Does Batch API in Vertex AI support caching?

I am using the following format

{'cachedContent': 'projects/*******/locations/us-central1/cachedContents/******',
 'contents': [{'parts': [{'text': '.'}], 'role': 'user'}],
 'generationConfig': {'candidateCount': 1,
  'maxOutputTokens': 65534,
  'temperature': 0,
  'topP': 0.95},
 'safetySettings': [{'category': 'HARM_CATEGORY_SEXUALLY_EXPLICIT',
   'threshold': 'OFF'},
  {'category': 'HARM_CATEGORY_HATE_SPEECH', 'threshold': 'OFF'},
  {'category': 'HARM_CATEGORY_HARASSMENT', 'threshold': 'OFF'},
  {'category': 'HARM_CATEGORY_DANGEROUS_CONTENT', 'threshold': 'OFF'}]}

But I get this error

Bad Request: {"error": {"code": 400, "message": "Model gemini-2.5-flash-001 does not support cached content with batch prediction.", "status": "INVALID_ARGUMENT"}}

Hi @Shreyansh_Bardia,

Batch prediction does not support explicit caching.

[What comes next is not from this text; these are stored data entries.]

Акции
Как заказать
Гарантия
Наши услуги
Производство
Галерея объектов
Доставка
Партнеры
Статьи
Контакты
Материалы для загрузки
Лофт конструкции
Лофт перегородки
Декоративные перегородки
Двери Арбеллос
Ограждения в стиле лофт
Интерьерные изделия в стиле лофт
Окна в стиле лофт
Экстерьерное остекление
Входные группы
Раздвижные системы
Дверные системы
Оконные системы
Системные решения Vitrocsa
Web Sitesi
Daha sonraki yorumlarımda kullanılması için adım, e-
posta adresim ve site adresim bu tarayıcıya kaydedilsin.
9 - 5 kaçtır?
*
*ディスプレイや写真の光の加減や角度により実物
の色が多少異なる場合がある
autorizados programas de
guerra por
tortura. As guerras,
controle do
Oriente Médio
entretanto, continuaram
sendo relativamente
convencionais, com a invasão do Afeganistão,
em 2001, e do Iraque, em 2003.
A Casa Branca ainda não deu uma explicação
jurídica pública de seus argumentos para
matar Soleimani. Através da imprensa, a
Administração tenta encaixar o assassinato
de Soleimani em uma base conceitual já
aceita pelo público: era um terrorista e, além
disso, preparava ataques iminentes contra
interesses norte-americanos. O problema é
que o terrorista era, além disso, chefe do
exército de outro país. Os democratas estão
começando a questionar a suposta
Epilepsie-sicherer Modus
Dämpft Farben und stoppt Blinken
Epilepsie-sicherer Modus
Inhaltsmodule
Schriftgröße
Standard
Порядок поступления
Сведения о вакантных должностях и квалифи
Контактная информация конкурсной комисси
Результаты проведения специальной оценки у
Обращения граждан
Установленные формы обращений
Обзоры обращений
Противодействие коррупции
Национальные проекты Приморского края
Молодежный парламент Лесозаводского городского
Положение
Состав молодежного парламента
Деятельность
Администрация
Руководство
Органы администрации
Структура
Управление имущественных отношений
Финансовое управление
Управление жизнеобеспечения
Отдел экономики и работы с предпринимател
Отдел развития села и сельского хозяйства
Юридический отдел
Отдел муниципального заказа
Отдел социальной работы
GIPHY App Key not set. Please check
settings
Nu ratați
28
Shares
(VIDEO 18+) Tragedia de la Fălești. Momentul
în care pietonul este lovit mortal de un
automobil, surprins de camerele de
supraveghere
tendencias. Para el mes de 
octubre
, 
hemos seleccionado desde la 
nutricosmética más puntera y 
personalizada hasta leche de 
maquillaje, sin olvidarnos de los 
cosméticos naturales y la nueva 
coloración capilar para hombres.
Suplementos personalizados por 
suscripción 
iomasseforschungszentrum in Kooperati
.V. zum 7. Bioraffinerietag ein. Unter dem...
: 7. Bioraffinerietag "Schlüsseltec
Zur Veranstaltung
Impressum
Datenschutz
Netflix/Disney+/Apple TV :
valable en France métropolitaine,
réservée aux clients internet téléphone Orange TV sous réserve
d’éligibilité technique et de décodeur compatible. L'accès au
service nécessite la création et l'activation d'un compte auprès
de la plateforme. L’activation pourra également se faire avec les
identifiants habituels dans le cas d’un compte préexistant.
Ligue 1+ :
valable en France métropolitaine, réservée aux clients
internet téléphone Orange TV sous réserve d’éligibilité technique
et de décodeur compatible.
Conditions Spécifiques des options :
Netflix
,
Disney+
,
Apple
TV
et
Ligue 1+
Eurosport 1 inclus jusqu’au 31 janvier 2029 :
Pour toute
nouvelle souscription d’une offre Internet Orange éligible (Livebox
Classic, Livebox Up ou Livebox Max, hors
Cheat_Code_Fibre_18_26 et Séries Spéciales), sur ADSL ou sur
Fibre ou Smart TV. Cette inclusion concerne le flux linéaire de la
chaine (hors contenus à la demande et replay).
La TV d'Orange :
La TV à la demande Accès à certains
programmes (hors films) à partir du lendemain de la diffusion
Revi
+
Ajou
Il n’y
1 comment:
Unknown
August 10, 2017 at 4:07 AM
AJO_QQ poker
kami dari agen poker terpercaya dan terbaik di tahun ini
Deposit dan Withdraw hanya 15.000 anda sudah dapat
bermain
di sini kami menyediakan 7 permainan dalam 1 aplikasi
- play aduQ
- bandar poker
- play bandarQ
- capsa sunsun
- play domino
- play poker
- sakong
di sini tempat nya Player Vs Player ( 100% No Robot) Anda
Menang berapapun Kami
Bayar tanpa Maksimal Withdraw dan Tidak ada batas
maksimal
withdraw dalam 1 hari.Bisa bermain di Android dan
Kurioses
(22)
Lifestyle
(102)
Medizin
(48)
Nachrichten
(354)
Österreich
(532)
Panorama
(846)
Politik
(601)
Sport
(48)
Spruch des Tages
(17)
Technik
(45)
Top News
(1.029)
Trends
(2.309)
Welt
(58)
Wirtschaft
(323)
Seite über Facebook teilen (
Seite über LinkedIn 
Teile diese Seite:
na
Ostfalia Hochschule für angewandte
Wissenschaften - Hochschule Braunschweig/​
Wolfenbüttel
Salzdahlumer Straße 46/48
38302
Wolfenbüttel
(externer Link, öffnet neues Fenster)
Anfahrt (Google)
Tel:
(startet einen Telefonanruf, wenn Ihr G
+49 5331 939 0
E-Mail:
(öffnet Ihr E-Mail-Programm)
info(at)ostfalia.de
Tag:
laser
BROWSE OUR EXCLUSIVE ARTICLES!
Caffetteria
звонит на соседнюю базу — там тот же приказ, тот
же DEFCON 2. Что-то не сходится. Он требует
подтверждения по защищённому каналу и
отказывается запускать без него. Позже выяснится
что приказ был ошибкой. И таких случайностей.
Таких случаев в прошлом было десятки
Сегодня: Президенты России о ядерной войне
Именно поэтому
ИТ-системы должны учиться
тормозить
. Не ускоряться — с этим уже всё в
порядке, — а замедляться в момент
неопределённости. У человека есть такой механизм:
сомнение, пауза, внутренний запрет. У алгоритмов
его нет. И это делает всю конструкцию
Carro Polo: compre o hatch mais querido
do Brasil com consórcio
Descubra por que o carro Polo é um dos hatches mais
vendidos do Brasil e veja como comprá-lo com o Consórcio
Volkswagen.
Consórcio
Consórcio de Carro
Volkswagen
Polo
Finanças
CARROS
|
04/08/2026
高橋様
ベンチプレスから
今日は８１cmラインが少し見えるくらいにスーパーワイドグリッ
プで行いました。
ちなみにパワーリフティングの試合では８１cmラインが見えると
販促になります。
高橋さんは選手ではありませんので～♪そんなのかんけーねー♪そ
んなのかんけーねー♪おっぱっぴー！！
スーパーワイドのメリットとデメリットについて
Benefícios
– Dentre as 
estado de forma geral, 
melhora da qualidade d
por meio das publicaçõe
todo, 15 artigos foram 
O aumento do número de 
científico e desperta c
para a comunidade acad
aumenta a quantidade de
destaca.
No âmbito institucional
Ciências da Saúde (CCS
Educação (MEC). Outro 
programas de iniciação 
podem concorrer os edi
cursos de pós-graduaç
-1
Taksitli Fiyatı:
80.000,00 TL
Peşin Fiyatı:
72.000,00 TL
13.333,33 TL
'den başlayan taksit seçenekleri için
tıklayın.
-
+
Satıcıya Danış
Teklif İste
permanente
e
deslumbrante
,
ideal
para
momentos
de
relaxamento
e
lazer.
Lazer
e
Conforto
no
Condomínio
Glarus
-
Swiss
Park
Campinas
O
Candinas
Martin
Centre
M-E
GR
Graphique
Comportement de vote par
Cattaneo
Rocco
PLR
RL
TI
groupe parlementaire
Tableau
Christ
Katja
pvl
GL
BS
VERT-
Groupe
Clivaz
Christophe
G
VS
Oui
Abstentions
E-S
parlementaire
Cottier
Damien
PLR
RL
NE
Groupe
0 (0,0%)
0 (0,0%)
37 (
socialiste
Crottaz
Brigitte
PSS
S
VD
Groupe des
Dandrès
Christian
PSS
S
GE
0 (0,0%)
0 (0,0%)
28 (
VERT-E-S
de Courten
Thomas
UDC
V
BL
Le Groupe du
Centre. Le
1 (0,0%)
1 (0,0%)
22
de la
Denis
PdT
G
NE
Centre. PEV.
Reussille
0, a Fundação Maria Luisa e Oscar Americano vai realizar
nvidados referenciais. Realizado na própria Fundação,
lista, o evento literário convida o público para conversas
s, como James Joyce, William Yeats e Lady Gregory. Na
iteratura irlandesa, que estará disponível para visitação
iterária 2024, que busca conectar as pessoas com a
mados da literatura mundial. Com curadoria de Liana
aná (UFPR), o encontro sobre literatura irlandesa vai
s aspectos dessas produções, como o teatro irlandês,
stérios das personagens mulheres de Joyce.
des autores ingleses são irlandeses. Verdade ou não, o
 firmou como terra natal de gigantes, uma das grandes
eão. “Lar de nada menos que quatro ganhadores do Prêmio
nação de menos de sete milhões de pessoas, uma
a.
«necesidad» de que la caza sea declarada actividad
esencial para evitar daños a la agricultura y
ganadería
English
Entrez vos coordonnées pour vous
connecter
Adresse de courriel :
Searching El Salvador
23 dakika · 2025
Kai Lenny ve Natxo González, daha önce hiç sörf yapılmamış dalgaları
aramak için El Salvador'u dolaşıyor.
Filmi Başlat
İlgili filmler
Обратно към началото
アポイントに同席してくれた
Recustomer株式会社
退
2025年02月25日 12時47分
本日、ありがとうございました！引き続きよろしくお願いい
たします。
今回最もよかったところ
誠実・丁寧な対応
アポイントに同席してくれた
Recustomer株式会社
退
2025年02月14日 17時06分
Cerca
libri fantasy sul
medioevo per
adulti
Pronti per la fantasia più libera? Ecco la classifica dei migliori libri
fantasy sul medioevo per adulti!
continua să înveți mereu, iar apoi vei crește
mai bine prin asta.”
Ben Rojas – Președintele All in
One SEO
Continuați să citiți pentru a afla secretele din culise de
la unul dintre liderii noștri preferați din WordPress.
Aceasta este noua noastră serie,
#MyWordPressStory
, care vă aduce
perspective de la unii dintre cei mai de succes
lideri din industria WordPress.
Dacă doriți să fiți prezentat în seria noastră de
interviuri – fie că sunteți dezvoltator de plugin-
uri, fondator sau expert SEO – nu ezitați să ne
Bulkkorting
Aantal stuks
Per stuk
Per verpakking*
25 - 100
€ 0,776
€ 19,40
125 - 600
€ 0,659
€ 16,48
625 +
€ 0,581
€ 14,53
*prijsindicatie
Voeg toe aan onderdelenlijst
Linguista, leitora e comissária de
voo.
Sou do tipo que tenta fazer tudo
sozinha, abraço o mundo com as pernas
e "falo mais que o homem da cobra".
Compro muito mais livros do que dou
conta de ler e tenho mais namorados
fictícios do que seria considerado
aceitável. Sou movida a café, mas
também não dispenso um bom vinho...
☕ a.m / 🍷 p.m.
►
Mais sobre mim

Batch prediction is optimized for high-throughput, asynchronous processing of a large number of prompts at a reduced cost, reference (refer to “Why use batch prediction?”); while explicit context caching is designed for real-time or near-real-time scenarios where you want to manually manage and reuse a large context across multiple individual requests to reduce latency and cost.

Okay, but It would be great if we could include caching in Batch Prediction as well, we have a prompt of around 10k tokens which we would like to run with different inputs. Caching would help in such scenarios

Sure @Shreyansh_Bardia,

I will raise this as a feature request to the concerned team. Thanks for providing your use-case as an example. If you would like to elaborate on this example based on your use-case and cost saving estimates with explicit context caching with batch, it will help the team.